Containers of high-energy materials exposed to an enveloping fire may eventually undergo a thermally induced reaction that can lead to explosions, and result in losses to human life and property. The time to explosion is greatly influenced by the amount and rate of energy that reaches the explosive. The thermal boundaries at the fire/container and container/explosive interfaces introduce major uncertainties in the prediction of this time. This work focuses on the fire/container interface and the critical issues associated with the specification of the thermal boundary at this interface, which include the deposition mechanism of soot on the container, and the chemical and physical properties of the soot deposit and their subsequent effect on heat transfer to the container.

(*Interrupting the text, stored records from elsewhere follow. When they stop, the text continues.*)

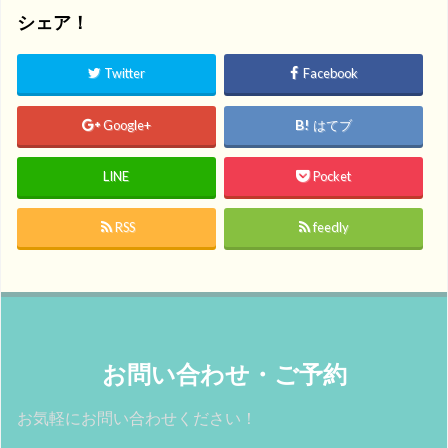
シェア！
Twitter
Facebook
Google+
はてブ
LINE
Pocket
RSS
feedly
お問い合わせ・ご予約
お気軽にお問い合わせください！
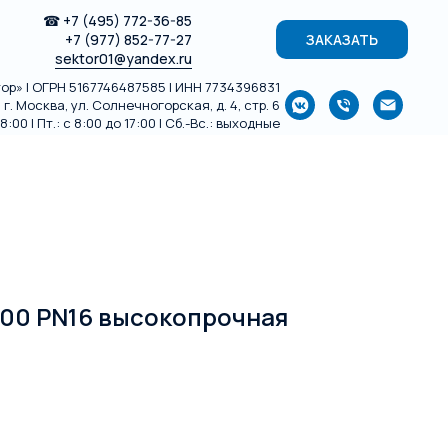
☎
+7 (495) 772-36-85
+7 (977) 852-77-27
ЗАКАЗАТЬ
sektor01@yandex.ru
р» | ОГРН 5167746487585 | ИНН 7734396831
г. Москва, ул. Солнечногорская, д. 4, стр. 6
:00 | Пт.: с 8:00 до 17:00 | Сб.-Вс.: выходные
500 PN16 высокопрочная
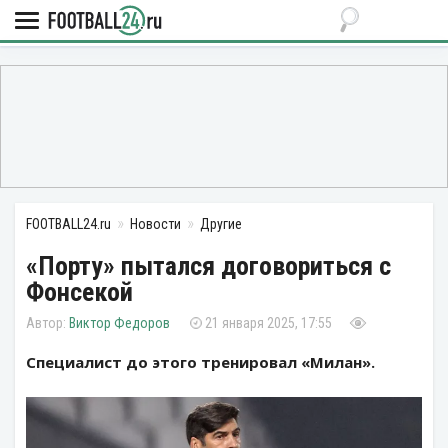
FOOTBALL24.ru
Новости
Другие
«Порту» пытался договориться с
Фонсекой
Виктор Федоров
21 января 2025, 17:55
Специалист до этого тренировал «Милан».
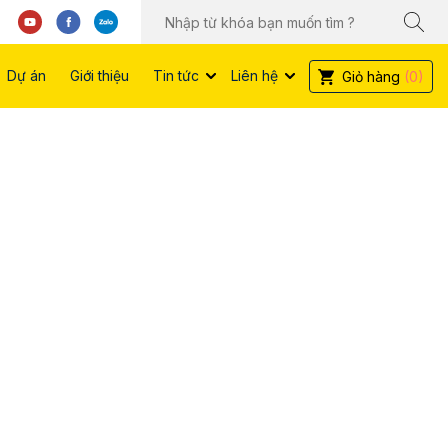
Dự án
Giới thiệu
Tin tức
Liên hệ
Giỏ hàng
(0)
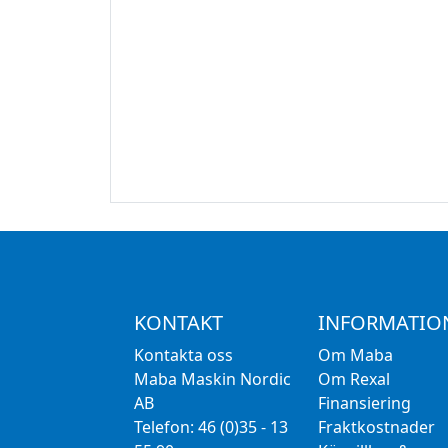
KONTAKT
INFORMATIO
Kontakta oss
Om Maba
Maba Maskin Nordic
Om Rexal
AB
Finansiering
Telefon: 46 (0)35 - 13
Fraktkostnader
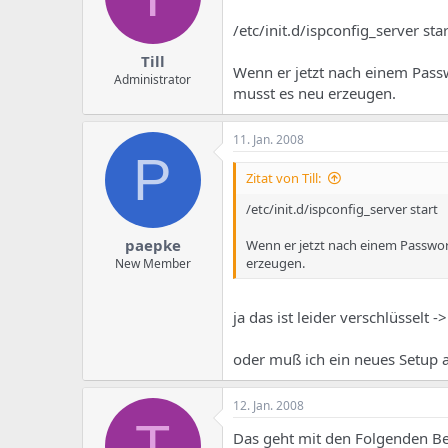
e
u
m
m
/etc/init.d/ispconfig_server star
a
s
Till
Wenn er jetzt nach einem Passw
Administrator
musst es neu erzeugen.
11. Jan. 2008
P
Zitat von Till:
/etc/init.d/ispconfig_server start
paepke
Wenn er jetzt nach einem Passwort
erzeugen.
New Member
ja das ist leider verschlüsselt
oder muß ich ein neues Setup 
12. Jan. 2008
T
Das geht mit den Folgenden Be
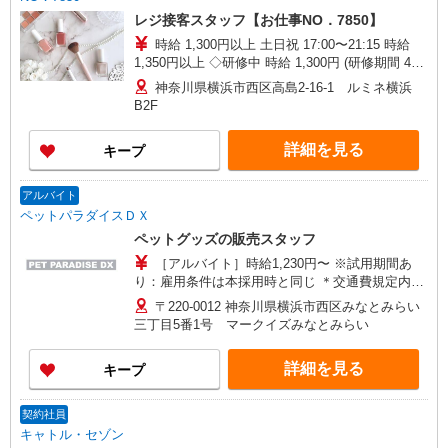
レジ接客スタッフ【お仕事NO．7850】
時給 1,300円以上 土日祝 17:00〜21:15 時給
1,350円以上 ◇研修中 時給 1,300円 (研修期間 40
時間 )
神奈川県横浜市西区高島2-16-1 ルミネ横浜
B2F
詳細を見る
キープ
アルバイト
ペットパラダイスＤＸ
ペットグッズの販売スタッフ
［アルバイト］時給1,230円〜 ※試用期間あ
り：雇用条件は本採用時と同じ ＊交通費規定内支
給有り（〜10,000円/月） ＊支払い方法：月1回
〒220-0012 神奈川県横浜市西区みなとみらい
三丁目5番1号 マークイズみなとみらい
詳細を見る
キープ
契約社員
キャトル・セゾン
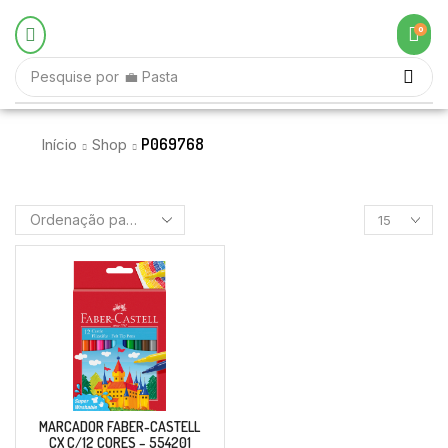
0
Pesquise por
💼 Pasta
P069768
Início
Shop
MARCADOR FABER-CASTELL
CX C/12 CORES – 554201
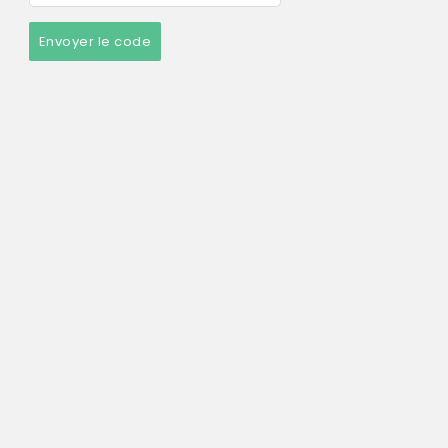
Envoyer le code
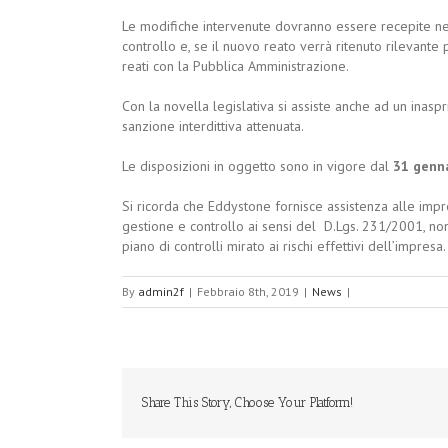
Le modifiche intervenute dovranno essere recepite ne
controllo e, se il nuovo reato verrà ritenuto rilevante p
reati con la Pubblica Amministrazione.
Con la novella legislativa si assiste anche ad un inasp
sanzione interdittiva attenuata.
Le disposizioni in oggetto sono in vigore dal
31 genn
Si ricorda che Eddystone fornisce assistenza alle imp
gestione e controllo ai sensi del D.Lgs. 231/2001, non
piano di controlli mirato ai rischi effettivi dell’impresa.
By
admin2f
|
Febbraio 8th, 2019
|
News
|
Share This Story, Choose Your Platform!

A laboratory-scale device (metallic plates attached to a water-cooled sampling probe) has been designed for estimation of soot deposition rates and deposit thickness in controlled sooting flames (ethylene-air premixed flames). The metallic plates facilitate evaluation of the deposition rate and deposit characteristics such as bulk density, PAH content, deposit morphology, and thermal & optical properties, under both water-cooled and uncooled conditions. For both types of conditions, deposition rates and deposit thickness increase with height above the burner and with sampling time. Thermophoresis is involved in the soot deposition process and enhances higher deposition rates for the water-cooled experiments. It is also found that the temperature at which the deposits are collected significantly affects the chemical composition of the collected soot samples; in this case, the water-cooled tests produce the largest amount of aromatic and PAH species content. Finally, SEM analysis for the water-cooled samples has indicated different morphologies for the soot samples at different axial locations.